◆ **WORK TO COMPLETE**:
Images aside, return all the entries exactly.

(Stored items)
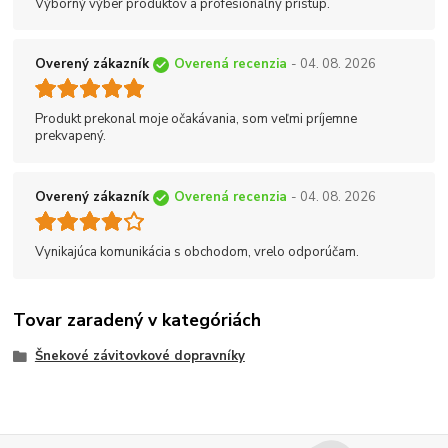
Výborný výber produktov a profesionálny prístup.
Overený zákazník
Overená recenzia
- 04. 08. 2026
Produkt prekonal moje očakávania, som veľmi príjemne
prekvapený.
Overený zákazník
Overená recenzia
- 04. 08. 2026
Vynikajúca komunikácia s obchodom, vrelo odporúčam.
Tovar zaradený v kategóriách
Šnekové závitovkové dopravníky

◆ **REPLY**:
Výborný výber produktov a profesionálny prístup.
Overený zákazník
Overená recenzia
- 04. 08. 2026
Produkt prekonal moje očakávania, som veľmi príjemne
prekvapený.
Overený zákazník
Overená recenzia
- 04. 08. 2026
Vynikajúca komunikácia s obchodom, vrelo odporúčam.
Tovar zaradený v kategóriách
Šnekové závitovkové dopravníky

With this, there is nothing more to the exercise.